John tells us: “I have read countless discussions about overbore cartridges for years. There seemed to be some widely accepted, general rules of thumb as to what makes a case ‘overbore’. In the simplest terms, a very big case pushing a relatively small diameter bullet is acknowledged as the classic overbore design. But it’s not just large powder capacity that creates an overbore situation — it is the relationship between powder capacity and barrel bore diameter. Looking at those two factors, we can express the ‘Overbore Index’ as a mathematical formula — the case capacity in grains of water divided by the area (in square inches) of the bore cross-section. This gives us an Index which lets us compare various cartridge designs.”
OVERBORE INDEX Chart
So what do these numbers mean? John says: “My own conclusion from much reading and analysis is that cartridges with case volume to bore area ratio less than 900 are most likely easy on barrels and those greater than 1000 are hard on barrels.” John acknowledges, however, that these numbers are just for comparison purposes. One can’t simply use the Index number, by itself, to predict barrel life. For example, one cannot conclude that a 600 Index number cartridge will necessarily give twice the barrel life of a 1200 Index cartridge. However, John says, a lower index number “seems to be a good predictor of barrel life”.

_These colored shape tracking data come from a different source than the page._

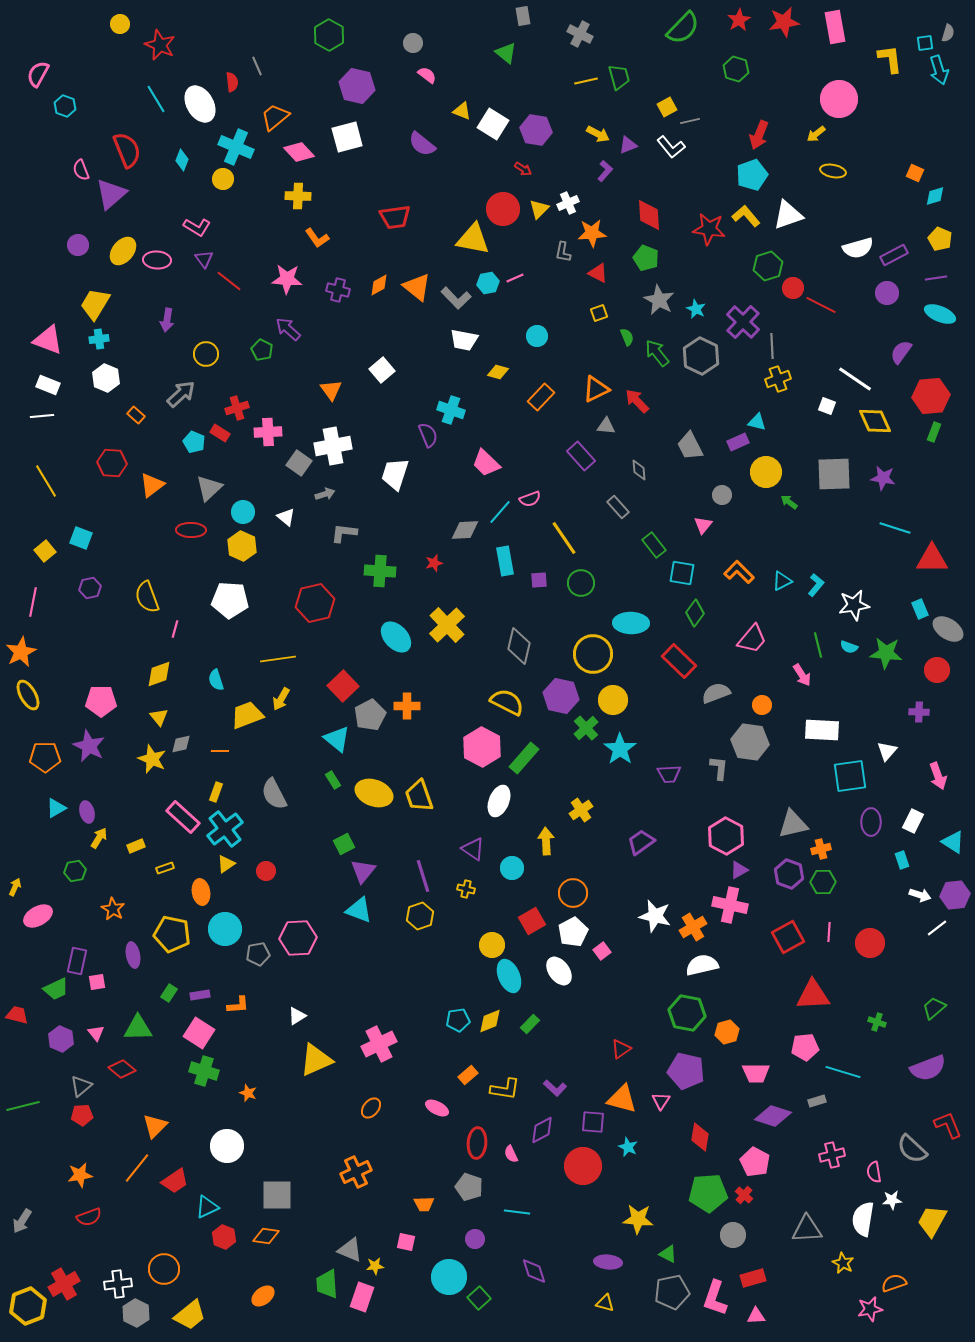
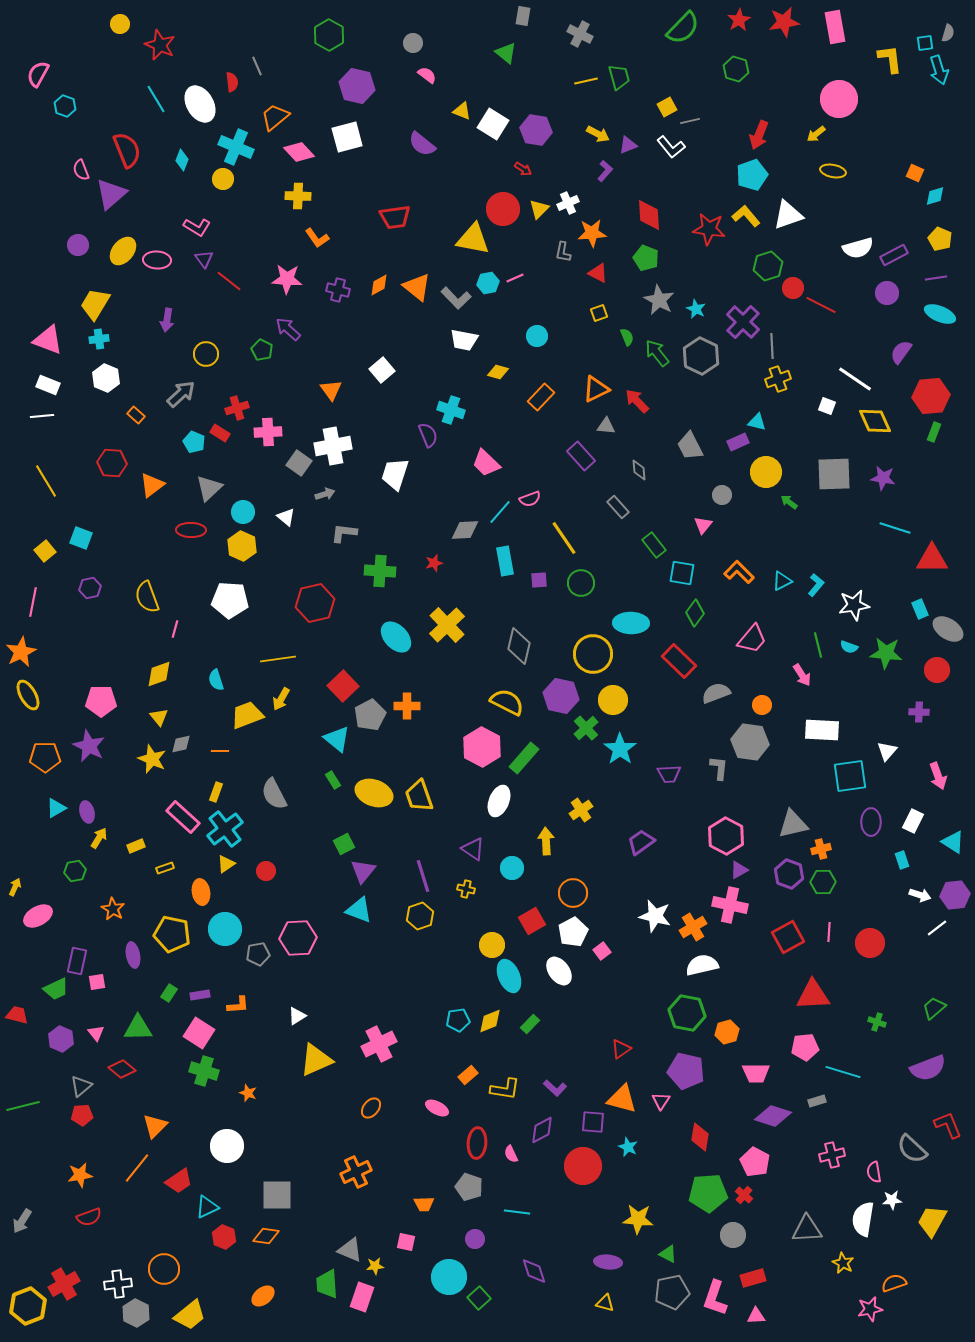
gray rectangle at (523, 16): rotated 18 degrees clockwise
red trapezoid at (175, 1181): moved 4 px right
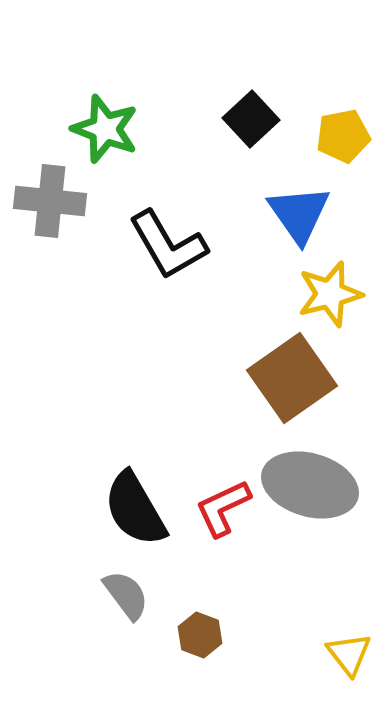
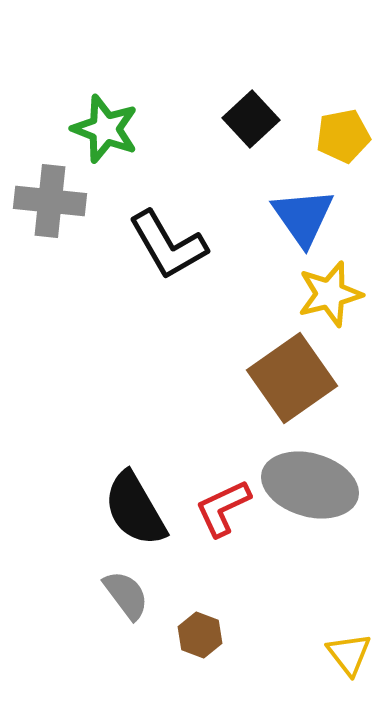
blue triangle: moved 4 px right, 3 px down
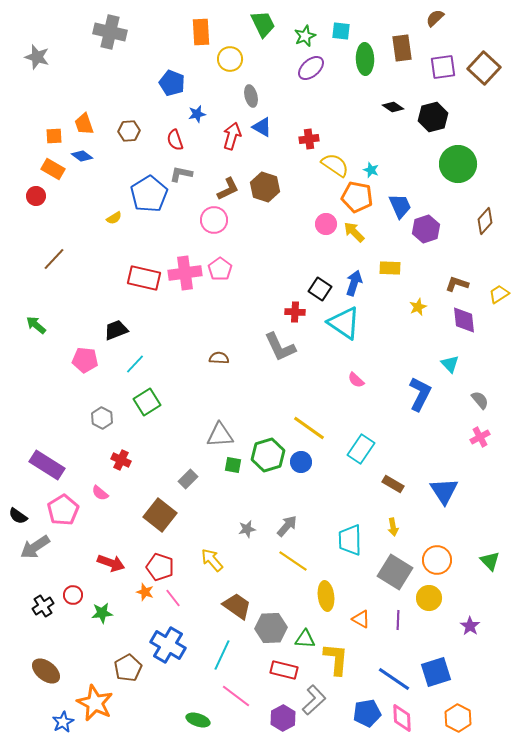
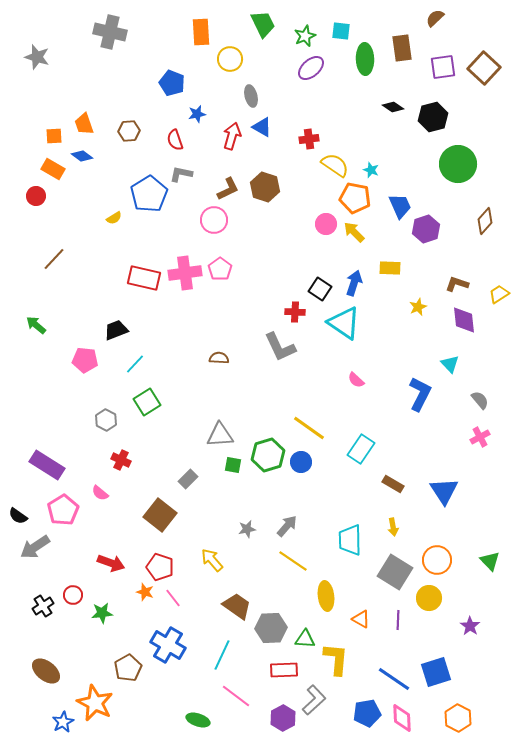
orange pentagon at (357, 197): moved 2 px left, 1 px down
gray hexagon at (102, 418): moved 4 px right, 2 px down
red rectangle at (284, 670): rotated 16 degrees counterclockwise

John’s system, while not perfect, does give us a benchmark to compare various cartridge designs. If, for example, you’re trying to decide between a 6.5-284 and a 260 Remington, it makes sense to compare the “Overbore Index” number for both cartridges. Then, of course, you have to consider other factors such as powder type, pressure, velocity, bullet weight, and barrel hardness.
Overbore Cases and Accuracy
Barrel life may not be the only thing predicted by the ratio of powder capacity to bore cross-section area. John thinks that if we look at our most accurate cartridges, such as the 6 PPC, and 30 BR, there’s some indication that lower Index numbers are associated with greater inherent accuracy. This is only a theory. John notes: “While I do not have the facilities to validate the hypothesis that the case capacity to bore area ratio is a good predictor of accuracy — along with other well-known factors — it seems to be one important factor.”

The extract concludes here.